Czy zdajesz sobie sprawę, jak to wkurza, kiedy słyszy się takie słowa przez 15 lat?
Dobrze, Blank, już się nie będę wkurzał, tylko naucz się mówić jak nie-psycholog. Ten shrink speech jest jedną z bardziej irytujących rzeczy. Podobnie gadają prawnicy, księgowi a także księża. Każda z tych grup ma swój charakterystyczny slang, który jest irytujący. Wypowiadając się inaczej, niż zwykli ludzie, stawiasz między sobą a nimi barierę.
Cytat:(28 Lut 2018, Śro 16:17)klocek napisał(a): Całkiem serio, bez ironii, posunę się jeszcze dalej: "relacja terapeutyczna" nie istnieje. Nie ma takiego zwierzęcia, to po prostu buzzword, którego psychoterapeuci używają, kiedy mają odpowiedzieć na pytanie, na które nie znają odpowiedzi.O na pewno funkcjonuje to czasem jak buzzword. A sama definicja będzie różna w zależności od szkoły. Najbardziej wąska definicja to byłoby chyba "obustronne zaufanie i szacunek" i tyle. Ciężko przerabiać terapię z terapeutą, którego nie lubisz, uważasz za idiotę, albo który Cię zmusza do rzeczy, które uważasz za szkodliwe. I na odwrót: jeśli terapeuta cię nie lubi, to raczej też kiepsko. Relację można rozpatrywać szerzej np. jako "nastawienie emocjonalne i motywacyjne; środowisko, gdzie zachodzą przeżycia korekcyjne będące odzwierciedleniem relacji z ważnymi ludźmi z przeszłości" - czy coś w tym stylu. No i jeszcze szerzej, pewnie w stronę mistycyzmu.

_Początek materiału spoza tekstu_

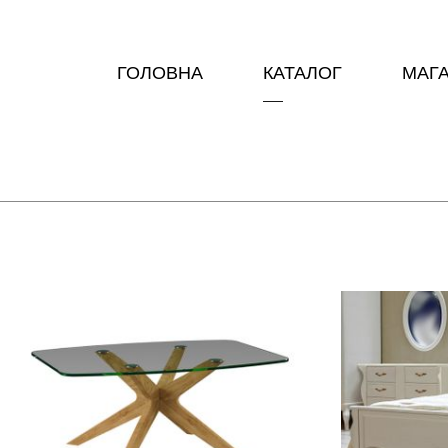
ГОЛОВНА
КАТАЛОГ
МАГ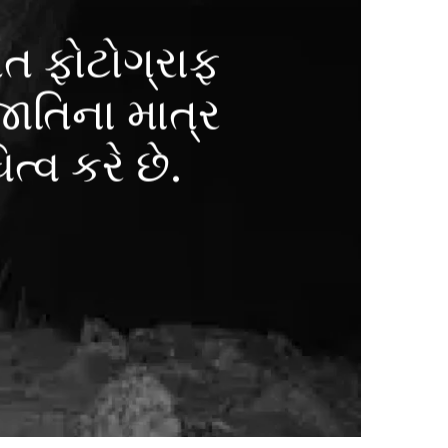
ખત ફોટોગ્રાફ
રજાતિના માત્ર
ત્વ કરે છે.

No i teraz z zależności od tego jak zdefiniujemy relację terapeutyczną, to można zaprojektować narzędzie, które będzie badało jej jakość. Co do badań, to kojarzę jakieś, które relację terapeutyczną określały jako jeden z najważniejszych predyktorów skuteczności (ale nie interesowałem się tym dalej, więc nie podam więcej szczegółów).
Najważniejsza rzecz, od której zależy powodzenie terapii, a jednocześnie nie wiadomo, co to jest i czy to mamy.
No i nie można zapomnieć, że większość pacjentów psychiatrycznych ma właśnie jakieś problemy w relacjach z ludźmi. Przykładowo fobik społeczny boi się ludzi - i z dużym prawdopodobieństwem będzie się bał także terapeuty. To wyklucza relację terapeutyczną opartą na zaufaniu, prawda?
Czy to nie ironia, że żeby wyleczyć fobię społeczną, najpierw trzeba pokonać fobię społeczną?